Responde mamá, dejándome en la duda de qué hacer, pues es evidente que ella tampoco sabe dónde está y no quiero alarmarla. Mi madre continúa su conversación con Caldereta explicándole que el señor fontanero no puede esperarla más, que padre está a punto de tener un infarto y ella: “Ya ves hija... con cuarenta de fiebre que ando”. Tonta de mí, caigo en la trampa, preguntándole si se ha tomado la temperatura, ni qué decir tiene que reconoce mi voz, y tengo que darle todo tipo de explicación absurda sobre qué hago yo con el móvil de mi hermana y dónde está ella. Mi madre no entiende lo que le cuento, y enfadada, me reprocha qué si estamos jugando como cuando éramos pequeñas.
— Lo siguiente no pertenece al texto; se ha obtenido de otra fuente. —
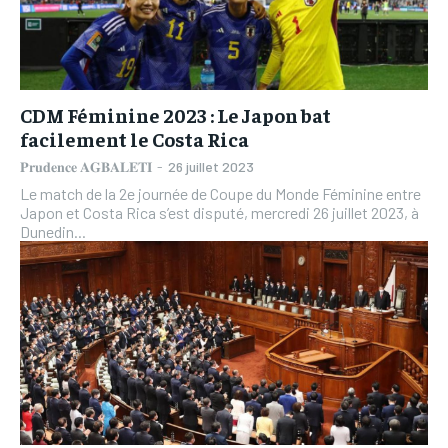
CDM Féminine 2023 : Le Japon bat
facilement le Costa Rica
𝐏𝐫𝐮𝐝𝐞𝐧𝐜𝐞 𝐀𝐆𝐁𝐀𝐋𝐄𝐓𝐈
-
26 juillet 2023
Le match de la 2e journée de Coupe du Monde Féminine entre
Japon et Costa Rica s’est disputé, mercredi 26 juillet 2023, à
Dunedin...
— ¡Eso es, mamá! —exclamo con júbilo— Como cuando éramos pequeñas. ¡Gracias!
Me despido cariñosa prometiéndole que esa misma noche la llamo y que al día siguiente me encargaría de lo que fuera con el fontanero. Y sin perder más tiempo, corro hacia el Ford, que extrañamente encuentro mal oliendo a tabaco. ¡Qué boba soy!, me reprocho divertida introduciendo la llave de contacto, dándome cuenta que vuelvo a respirar.
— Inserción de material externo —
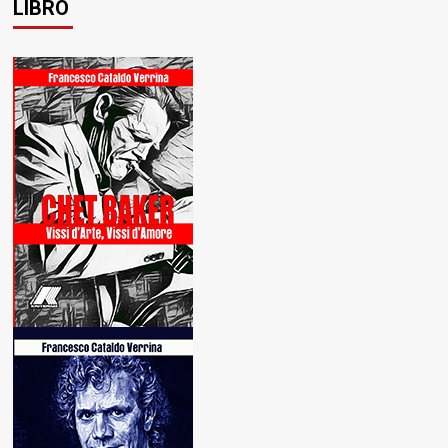
LIBRO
Me dirijo al Parque del Retiro, donde jugábamos de pequeñas. Hasta habíamos dado con un juego propio y secreto: nuestro escondite particular. Podía ver a Caldereta con sus trenzas, color zanahoria, deshilachadas, su nariz pecosa, y poniendo su minúsculo meñique ante su boca como en los carteles de los médicos de ¡Silencio, por favor! Silbando las palabras que tropezaban entre sus dientes y sus vacíos para decir: “Sólo tú y yo”.
Aparco mal en un lateral de Alfonso XII, me importa un comino, me siento con mis quinces: juego de nuevo. Entro por el paseo del Parterre y avanzo por el de Paraguay hasta la Plaza de Hondura, desde donde me encamino hacía el Palacio de Cristal, y de allí a la gruta situada a la orilla del estanque. Me siento en el banco de su interior. Hay bastante gente, pese a ser las cuatro de la tarde. El corazón me late acelerado. Me apoyo con disimulo en el respaldo y dejo que mi mano resbale hacia aquel hueco de la roca. Una vez en él, inicio la penetración con dolor, pues se estrecha más de lo que recuerda la memoria de una mano de niña convertida en adulta. Me desentiendo todo lo que puedo de las rozaduras, y sigo palpando hasta dar con un trozo de papel. Lo saco, excitadísima. El nudillo de mi dedo índice sangra un poco, no le hago caso y abro el papel. Tiene un número de teléfono móvil anotado. Marco aquel número y espero... un tono, dos tonos, tres tonos:
— ¡Hola, —responde la voz de Caldereta— soy Laura!
— ¡Laura! —repito aquel nombre recuperado del olvido— Cariño, estoy encantada de oírte. ¿Te puedo echar una mano con los preparativos del entierro?
Y nuestras risas se pierden entre las voces de la multitud, la música llorona de un acordeón y el salpicar del chorro del estanque.